From cancer to autoimmunity: Could CAR T cell therapy cure scleroderma?

CAR T cells are an exciting and emerging therapy which have been used to treat certain cancers, giving hope to those for whom no other treatments have worked. A recent study carried out in Germany, published in Nature Medicine, which studied patients with lupus suggests that this therapy could be of use in treating a host of autoimmune conditions including scleroderma. 

What is CAR T cell therapy?

CAR (Chimaeric Antigen Receptor) T cell therapy is an innovative treatment which was developed with the aim of engineering a patient’s immune cells, to ‘wipe out’ their cancer. This treatment was first studied in mouse models of cancer in 2003. The first trials in just two adult leukaemia patients followed in 2010 and indicated the promise of this therapy where others had failed; within months of treatment their cancers vanished, and the pair remain leukaemia free to this day.   

Based on these encouraging results there was a massive investment from pharmaceutical companies into this novel approach of cellular therapy. This led to the development and clinical trials of several CAR-T therapies. Today these therapies are approved for use to treat leukaemia and lymphomas, cancers of a type of white blood cell called the B cell, in the US, Europe and the UK.

How could CAR-T help in autoimmune disease like scleroderma?

The cancers mentioned above are cancers caused by B cells, white blood cells which are part of the immune system. B cells are ‘factories’ pumping out specialised proteins called ‘antibodies’. Antibodies are usually made in response to a person becoming infected with an infectious agent like COVID-19, or the chicken pox virus, and they serve to neutralise the infectious agent preventing it from infecting more cells. After initial infection or vaccination these antibody producing cells persist, usually preventing further infections from taking hold should the person encounter the same infectious agent in the future.   

Lupus and scleroderma are autoimmune conditions, and in people with these conditions their immune systems begin to attack healthy tissues within their body.
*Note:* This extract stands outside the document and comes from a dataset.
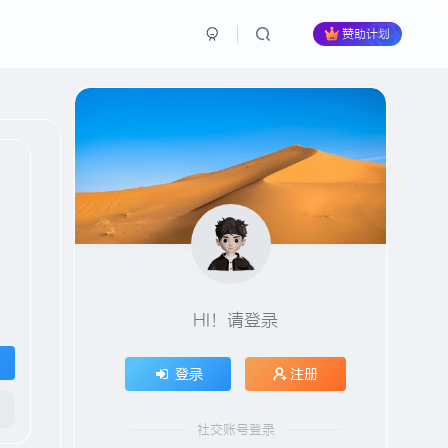
赞助计划
HI！请登录
登录
注册
社交账号登录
This includes the presence of rogue, self-reactive B cells which make ‘auto-antibodies’. These autoantibodies target normal molecules found in the body, and an example of these are the anti-nuclear antibodies found in patients with scleroderma.  

Given the success of CAR T therapy in ‘wiping out’ B-cell cancers, the researchers led by Professor Georg Schett based at the Friedrich-Alexander University in Erlangen-Nuremberg hypothesised that this treatment might also work in patients with autoimmune diseases.

In this landmark study five patients with lupus, all with multi-organ involvement, were granted compassionate use of CAR T cell therapy. All these patients were deemed to be severe cases having tried several lines of treatment with limited success, including immunosuppressant therapy.  

Doctors carried out a procedure to remove T cells from individual patients’ blood, which were then engineered to become CAR-T cells able to recognise a molecule called ‘CD19’ found on rogue, autoreactive B cells. The CAR-T cells were grown for several days in the lab before undergoing quality testing to check vital things such as their purity and that they are contaminant free, before being injected back into the same patient - allowing the ‘killer’ CAR T cells to do their job of taking out the patients’ rogue, auto-antibody producing B cells.

What did the researchers find?

Excitingly, researchers found that CAR T- cell therapy wiped out rogue B cells in all five patients, leading to marked improvements in their condition and allowing them to discontinue use of the immunosuppressant therapies they had previously been using. Patient symptoms such as fatigue, arthritis, fibrosis of heart valves, lung involvement, and nephritis (kidney inflammation) disappeared after CAR T cell therapy.  

Blood samples taken 3 months after treatment showed that patients’ autoantibodies were absent or dramatically reduced. Given these effects, the researchers wished to check that the treatment only affected ‘rogue’ B cells and did not also destroy any B cells which might be important in protecting the patients from infection. To do this they looked at patient vaccination responses to common viruses before and after CAR-T cell therapy. Importantly, these were unaffected by CAR-T cell therapy showing that CAR-T cell therapy is targeting auto-antibody producing B cells rather than healthy B cells.

What does this mean for people with scleroderma?

The findings of the study are undoubtedly very exciting. However, these patients will need to be followed for an extended period to ensure that they remain lupus free.

However, CAR T cell therapies are bespoke treatments, unique to each patient, and are labour intensive to produce and quality check, making them an expensive treatment option. It is also not without risk which is why in the case of cancer it is only used as a treatment of last resort when all other treatment options have been exhausted. However, initiatives like the Innovative Medicines Fund, a scheme which will give NHS patients living in England the chance to have ‘early’ access to cutting-edge treatments, along with their counter parts in the devolved nations, could make potentially lifesaving treatments like this more accessible to patients with rare diseases like scleroderma and lupus.

In brief, more research is needed in this novel area. Nonetheless, SRUK are encouraged by the findings of this very exciting study and the hope that it may offer hope to those living with treatment resistant scleroderma.